# What to produce:
Write every record out again exactly, and keep images out of it.

# Source records:
-.-.-

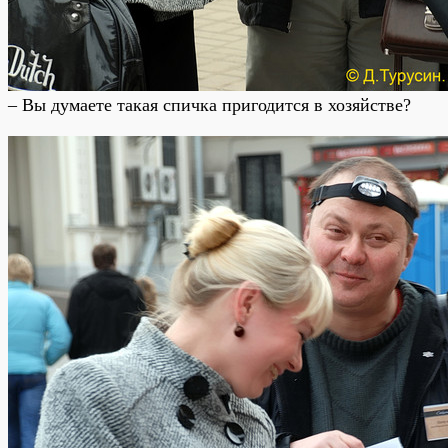
– Вы думаете такая спичка пригодится в хозяйстве?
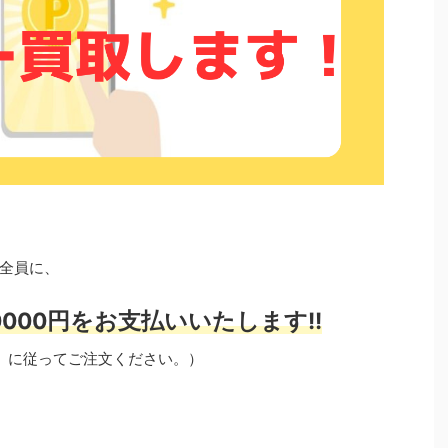
全員に、
000円をお支払いいたします!!
」に従ってご注文ください。）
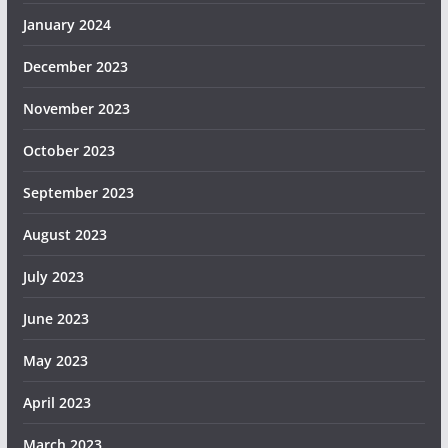
January 2024
December 2023
November 2023
October 2023
September 2023
August 2023
July 2023
June 2023
May 2023
April 2023
March 2023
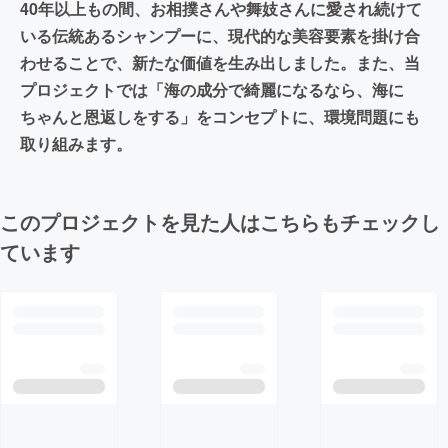
40年以上もの間、お相撲さんや舞妓さんに愛され続けて
いる伝統あるシャンプーに、現代的な美容要素を掛け合
わせることで、新たな価値を生み出しました。また、当
プロジェクトでは「海の成分で綺麗になるなら、海に
ちゃんと恩返しをする」をコンセプトに、環境問題にも
取り組みます。
このプロジェクトを見た人はこちらもチェックし
ています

-.-.-

# Answer to this exercise:
– Вы думаете такая спичка пригодится в хозяйстве?
全員に、
000円をお支払いいたします!!
」に従ってご注文ください。）
January 2024
December 2023
November 2023
October 2023
September 2023
August 2023
July 2023
June 2023
May 2023
April 2023
March 2023
40年以上もの間、お相撲さんや舞妓さんに愛され続けて
いる伝統あるシャンプーに、現代的な美容要素を掛け合
わせることで、新たな価値を生み出しました。また、当
プロジェクトでは「海の成分で綺麗になるなら、海に
ちゃんと恩返しをする」をコンセプトに、環境問題にも
取り組みます。
このプロジェクトを見た人はこちらもチェックし
ています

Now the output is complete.